[SOLVED] Automatic dataset shuffle

wessel · September 2012

Dear All,

I have 5 different datasets (from 5 different user).
I wish to do "user-cross-validation".
Meaning, I wish to test on user n, and train on all other users, for n = 1, ..., 5.

Any way to do this automatically?
I can retrieve all 5 data sets, but after this, I should "dynamically" join them.

Best regards,

Wessel

wessel · September 2012

Should I join all 5 files into 1 big data set?
And then use 'linear sampling' option?

Best regards,

Wessel

Skirzynski · September 2012

If your five datasets are equal-sized that should work.

wessel · September 2012

Marcin wrote:

If your five datasets are equal-sized that should work.

Yes, but they are not! :P

Skirzynski · September 2012

OK, unfortunately there is no easy out-of-the-box-with-a-single-operator method for this. But - because of the almighty tool-box power of RapidMiner - we can try to mimic a cross-validation with your desired behaviour!

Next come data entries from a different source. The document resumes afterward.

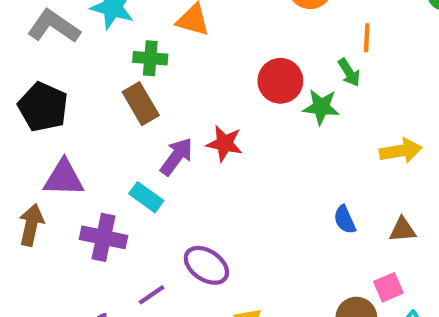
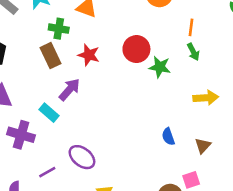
green arrow: (349, 72) -> (193, 52), moved
red star: (225, 143) -> (89, 55), moved
brown triangle: (403, 230) -> (203, 146), turned -48

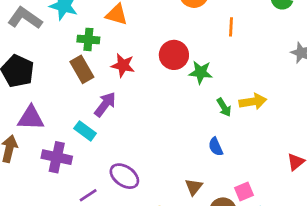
green arrow: (193, 52) -> (224, 107), moved
brown triangle: (203, 146) -> (194, 187), moved

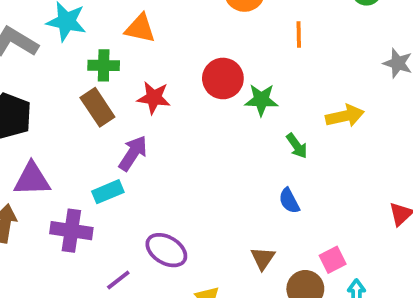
yellow arrow: (253, 102) -> (345, 116), moved
cyan rectangle: (85, 131) -> (108, 192), turned -55

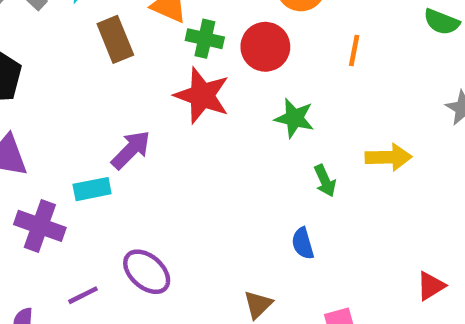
green cross: (104, 65) -> (205, 39), moved
red circle: (223, 78) -> (265, 47), moved
red star: (154, 98) -> (202, 96), moved, size x1.4
brown rectangle: (97, 107) -> (115, 39), moved

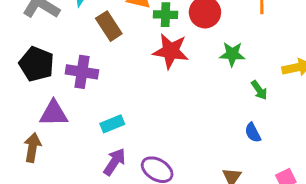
purple arrow: (131, 150) -> (115, 162), moved
purple cross: (40, 226) -> (82, 72), moved

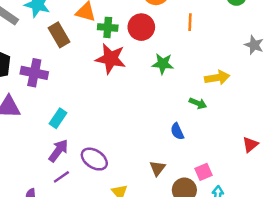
green arrow: (259, 90) -> (198, 103), moved, turned -35
cyan rectangle: (112, 124) -> (58, 118), turned -36

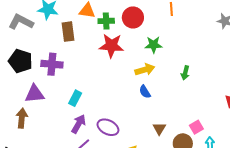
brown rectangle: (59, 35) -> (68, 32), turned 30
yellow arrow: (217, 78) -> (145, 70), moved
green arrow: (198, 103) -> (185, 73), turned 88
blue semicircle: (177, 131) -> (145, 92), moved

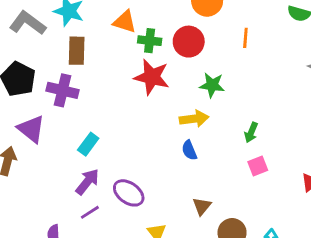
brown rectangle: (68, 32) -> (77, 51), moved
purple triangle: (35, 94) -> (31, 129), turned 35
pink square: (196, 127) -> (258, 166), moved

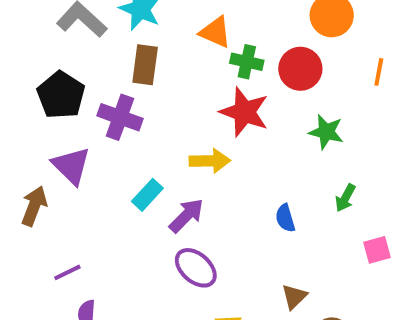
yellow arrow: (194, 119) -> (210, 161), moved
green arrow: (251, 132) -> (345, 198), moved
purple arrow: (87, 182) -> (186, 216), moved
purple line: (90, 212) -> (67, 272), moved

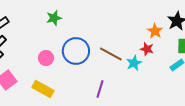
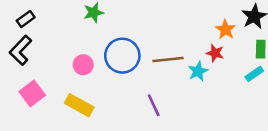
brown line: (111, 54) -> (168, 60), turned -35
purple line: (100, 89) -> (154, 105), turned -42

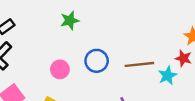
blue circle: (122, 56) -> (97, 61), size x0.7

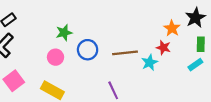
green star: (70, 20) -> (64, 33), moved

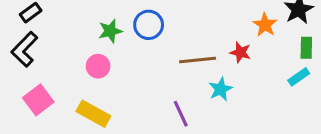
red star: (163, 48) -> (240, 52), moved
blue circle: (88, 50) -> (149, 25), moved
cyan star: (150, 62) -> (221, 89), moved

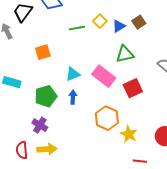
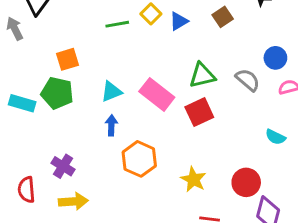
brown square: (139, 22) -> (223, 17), moved
green triangle: (125, 54) -> (202, 75), moved
green pentagon: (46, 96) -> (57, 93), moved, turned 30
orange hexagon: (107, 118) -> (139, 159), moved
red semicircle: (22, 150) -> (26, 190), moved

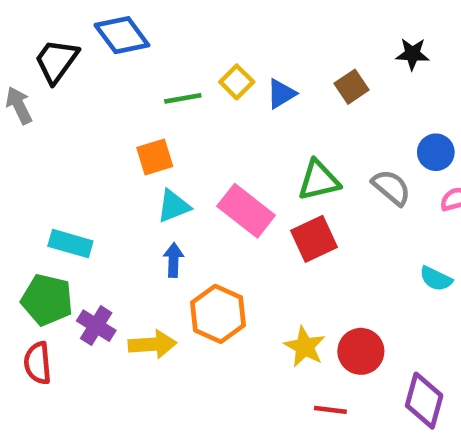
orange square: (67, 59) -> (155, 157), moved
green pentagon: (57, 93) -> (47, 300), moved
cyan rectangle: (22, 103) -> (70, 244), moved
red circle: (246, 182) -> (361, 351), moved
yellow arrow: (73, 201) -> (152, 344), moved

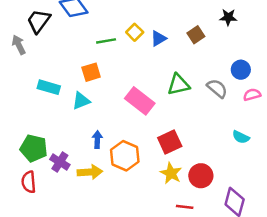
cyan triangle: (173, 206) -> (81, 101), moved
red square: (314, 239) -> (170, 142), moved
cyan rectangle: (70, 244) -> (49, 87), moved
blue arrow: (173, 260) -> (97, 140), moved

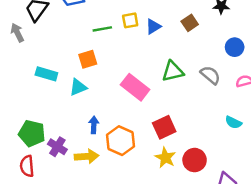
yellow square: (135, 32) -> (130, 20), turned 35
blue circle: (241, 70) -> (235, 47), moved

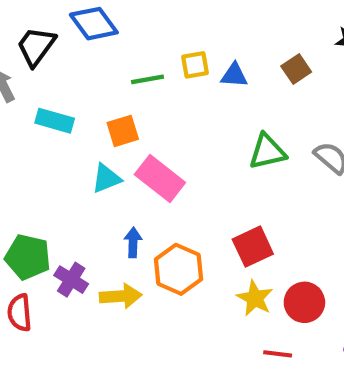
blue triangle: (153, 27) -> (234, 75), turned 35
cyan rectangle: (46, 74) -> (55, 121), moved
pink rectangle: (135, 87) -> (160, 178), moved

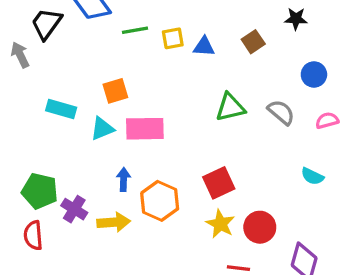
green line: (148, 79) -> (135, 30), moved
cyan rectangle: (55, 121) -> (61, 109), moved
pink rectangle: (160, 178) -> (145, 129), turned -39

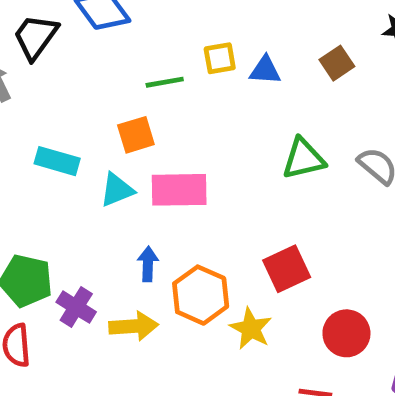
green line: (135, 30) -> (165, 82), moved
yellow star: (220, 224) -> (251, 329), moved

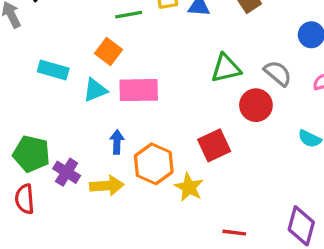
orange square: (136, 135) -> (108, 52), turned -36
red circle: (346, 333) -> (256, 105), moved

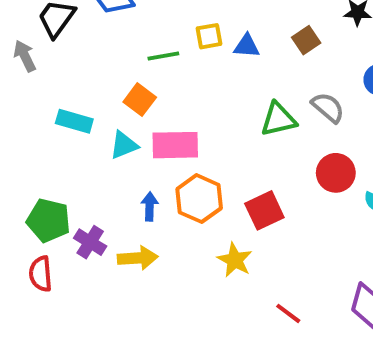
gray semicircle: (278, 73) -> (328, 107), moved
red circle: (256, 105) -> (336, 173), moved
orange hexagon: (154, 164) -> (199, 199), moved
red line: (234, 233) -> (288, 313), turned 30

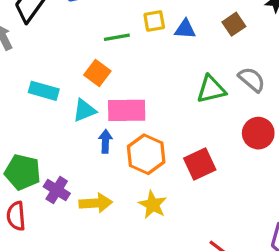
blue arrow: (150, 207) -> (105, 141), moved
yellow star: (235, 260) -> (153, 205), moved

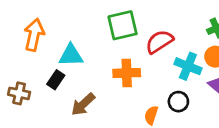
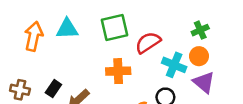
cyan triangle: (71, 55) -> (67, 29), moved
black rectangle: (56, 80) -> (53, 89), moved

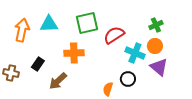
orange cross: (118, 71) -> (74, 53), moved
black rectangle: (53, 89) -> (38, 64), moved

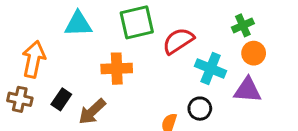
orange arrow: (22, 30) -> (34, 59), moved
orange circle: (155, 46) -> (254, 53), moved
black rectangle: (38, 64) -> (61, 99), moved
purple triangle: (159, 67) -> (247, 90), turned -36

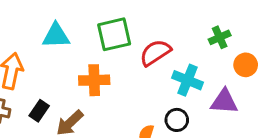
orange circle: (254, 53) -> (246, 65), moved

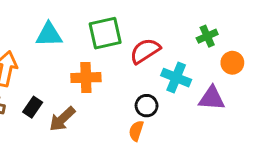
black circle: (177, 120) -> (147, 106), moved

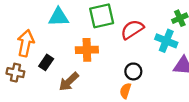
cyan cross: (176, 78) -> (166, 41), moved
black rectangle: (33, 107) -> (46, 62), moved

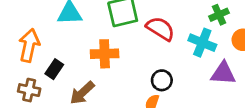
red semicircle: (132, 30) -> (160, 29), turned 65
brown cross: (15, 73) -> (29, 90), moved

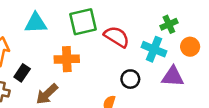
black circle: (162, 80) -> (130, 79), moved

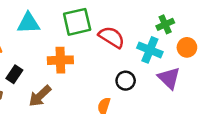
purple triangle: (173, 77) -> (169, 78), turned 40

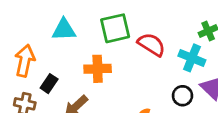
black circle: (126, 81) -> (183, 96), moved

There are actually several methods for this. One could work like this. You append all of your data-sets, but add a special attribute, let us say 'set_id', for every single attribute before. This attribute contains the number of the exampleset (1,2,3,...,k). After this you can loop k-times and filter the train- and test data with the help of this attribute. After you calculate the performance you can build an average.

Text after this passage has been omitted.